LANGKAT, RMNEWS.ID- Tim penyidik Komisi Pemberantasan Korupsi (KPK), memanggil seorang pegawai Badan Pemeriksa Keuangan (BPK) bernama Agung Hasan Sadikin (AHS), Senin 07 Oktober 2024.
AHS dipanggil KPK sebagai saksi dalam penyidikan kasus dugaan korupsi pengadaan barang dan jasa (PBJ) di Dinas Dinas Pekerjaan Umum dan Penataan Ruang (PUPR) Kabupaten Langkat.
“Pemeriksaan di Gedung KPK Merah Putih atas nama AHS pegawai BPK Penugasan di Kabupaten Langkat pada tahun 2021,” kata Juru Bicara KPK, Tessa Mahardhika saat di Jakarta, Senin 07 Oktober 2024.
Namun, pihak KPK belum memberikan penjelasan lebih lanjut soal materi apa saja yang akan ditanyakan terhadap saksi AHS.
Tessa mengatakan bahwa KPK masih terus mengembangkan penyidikan dugaan korupsi di lingkungan Dinas Pekerjaan Umum dan Penataan Ruang (PUPR) Kabupaten Langkat yang melibatkan mantan Bupati Langkat 2019—2024 Terbit Rencana Perangin-Angin (TRPA).
Sebelumnya, pada Januari 2022 KPK melakukan operasi tangkap tangan (OTT) terhadap Terbit Rencana Perangin-Angin.

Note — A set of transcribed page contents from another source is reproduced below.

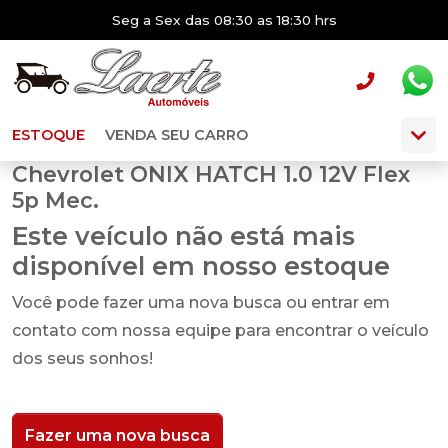
Seg a Sex das 08:30 as 18:30 hrs
ESTOQUE
VENDA SEU CARRO
Chevrolet ONIX HATCH 1.0 12V Flex
5p Mec.
Este veículo não está mais
disponível em nosso estoque
Você pode fazer uma nova busca ou entrar em
contato com nossa equipe para encontrar o veículo
dos seus sonhos!
Fazer uma nova busca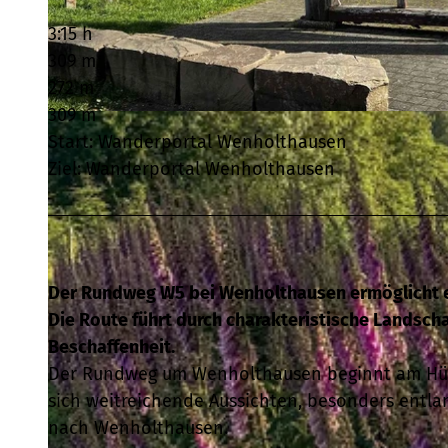
3:15 h
309 m
272 m
309 m
© Schmallenberger Sauerland Tourismus, Schmallenberger Sauerland Tourismus |
CC-BY-SA
Start: Wanderportal Wenholthausen
Ziel: Wanderportal Wenholthausen
Der Rundweg W5 bei Wenholthausen ermöglicht ei
Die Route führt durch charakteristische Landscha
Beschaffenheit.
Der Rundweg um Wenholthausen beginnt am Hütt
sich weitreichende Aussichten, besonders entl
nach Wenholthausen.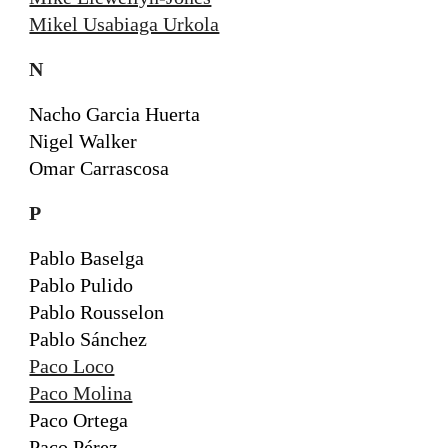
Mikel Usabiaga Urkola
N
Nacho Garcia Huerta
Nigel Walker
Omar Carrascosa
P
Pablo Baselga
Pablo Pulido
Pablo Rousselon
Pablo Sánchez
Paco Loco
Paco Molina
Paco Ortega
Paco Pérez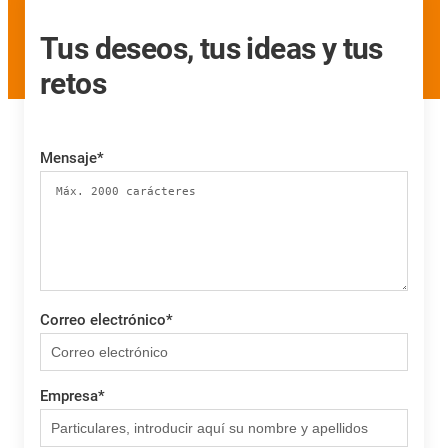
Tus deseos, tus ideas y tus
retos
Mensaje
*
Correo electrónico
*
Empresa
*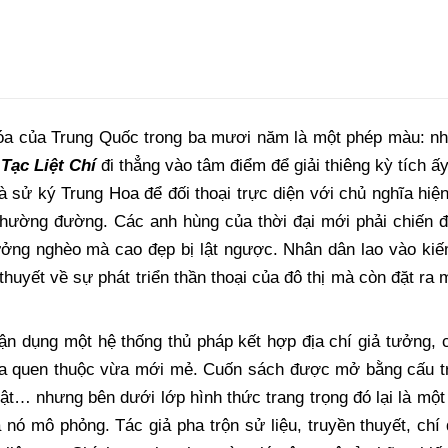
 hóa của Trung Quốc trong ba mươi năm là một phép màu: nh
.
Tạc Liệt Chí
đi thẳng vào tâm điểm để giải thiêng kỳ tích ấ
 và sử ký Trung Hoa để đối thoại trực diện với chủ nghĩa hi
nhường đường. Các anh hùng của thời đại mới phải chiến đấ
ởng nghèo mà cao đẹp bị lật ngược. Nhân dân lao vào kiếm 
thuyết về sự phát triển thần thoại của đô thị mà còn đặt ra
n dụng một hệ thống thủ pháp kết hợp địa chí giả tưởng, c
ừa quen thuộc vừa mới mẻ. Cuốn sách được mở bằng cấu tr
 vật… nhưng bên dưới lớp hình thức trang trọng đó lại là một
 nó mô phỏng. Tác giả pha trộn sử liệu, truyền thuyết, chí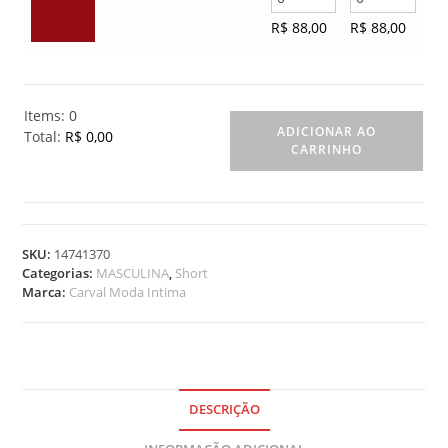
R$
88,00
R$
88,00
Items
:
0
ADICIONAR AO
Total
:
R$ 0,00
CARRINHO
0
I
t
e
m
SKU:
14741370
s
Categorias:
MASCULINA
,
Short
.
Marca:
Carval Moda Intima
Y
o
u
r
t
o
DESCRIÇÃO
t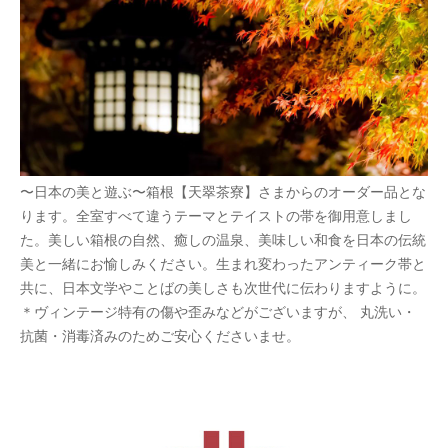
〜日本の美と遊ぶ〜箱根【天翠茶寮】さまからのオーダー品とな
ります。全室すべて違うテーマとテイストの帯を御用意しまし
た。美しい箱根の自然、癒しの温泉、美味しい和食を日本の伝統
美と一緒にお愉しみください。生まれ変わったアンティーク帯と
共に、日本文学やことばの美しさも次世代に伝わりますように。
＊ヴィンテージ特有の傷や歪みなどがございますが、 丸洗い・
抗菌・消毒済みのためご安心くださいませ。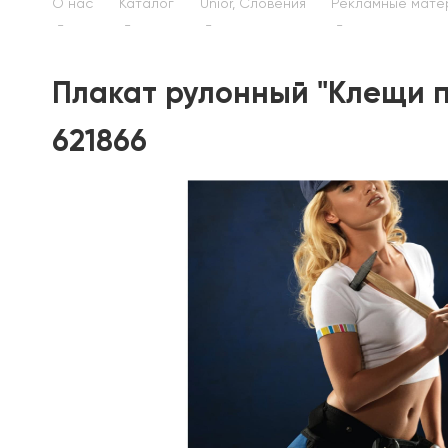
О нас
Каталог
Unior, Словения
Рекламные мате
Плакат рулонный "Клещи п
621866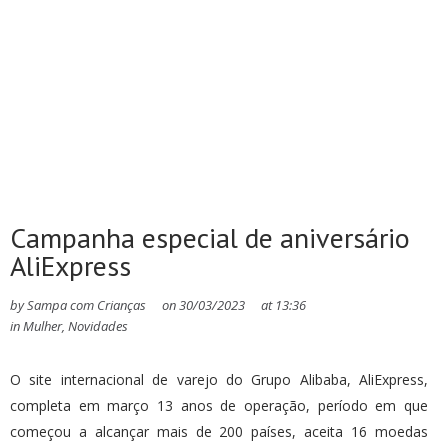
Campanha especial de aniversário
AliExpress
by
Sampa com Crianças
on
30/03/2023
at
13:36
in
Mulher
,
Novidades
O site internacional de varejo do Grupo Alibaba, AliExpress,
completa em março 13 anos de operação, período em que
começou a alcançar mais de 200 países, aceita 16 moedas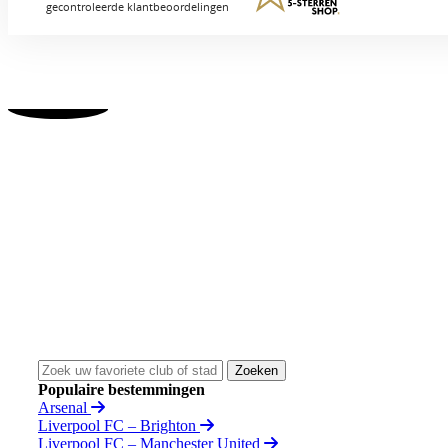
Bezoek 
Zoeken
Populaire bestemmingen
Arsenal
Liverpool FC – Brighton
Liverpool FC – Manchester United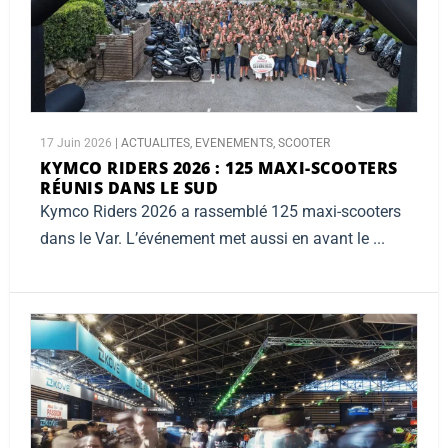
17 Juin 2026
|
ACTUALITES
,
EVENEMENTS
,
SCOOTER
KYMCO RIDERS 2026 :
125 MAXI-SCOOTERS
RÉUNIS DANS LE SUD
Kymco Riders 2026 a rassemblé 125 maxi-scooters
dans le Var. L’événement met aussi en avant le ...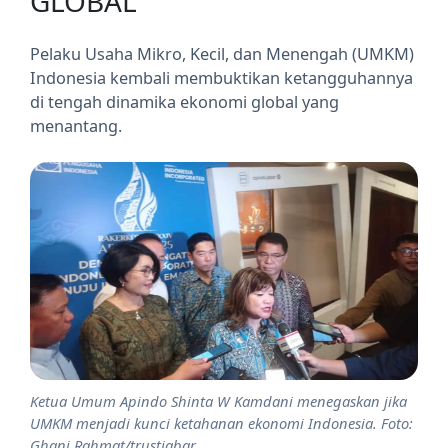
GLOBAL
Pelaku Usaha Mikro, Kecil, dan Menengah (UMKM)
Indonesia kembali membuktikan ketangguhannya
di tengah dinamika ekonomi global yang
menantang.
Ketua Umum Apindo Shinta W Kamdani menegaskan jika
UMKM menjadi kunci ketahanan ekonomi Indonesia. Foto:
Ghani Rahmat/trustjabar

Setelah OTT, yang bersangkutan langsung ditetapkan sebagai tersangka dalam kasus dugaan suap.
Selanjutnya pada bulan September 2022, penyidik KPK menetapkan kembali yang bersangkutan sebagai tersangka dalam perkara dugaan gratifikasi dan konflik kepentingan pengadaan barang dan jasa di lingkungan Pemerintah Kabupaten Langkat.
Perkara tersebut terus bergulir hingga ke meja hijau, yang akhirnya majelis hakim menjatuhkan vonis 9 tahun penjara kepada Terbit Rencana Perangin-Angin ditambah denda Rp300 juta subsider 5 bulan kurungan karena terbukti menerima suap senilai Rp572 juta dari pengusaha Muara Perangin-Angin terkait dengan paket pekerjaan di Dinas Pekerjaan Umum dan Penataan Ruang (PUPR) dan Dinas Pendidikan kabupaten Langkat pada tahun 2021.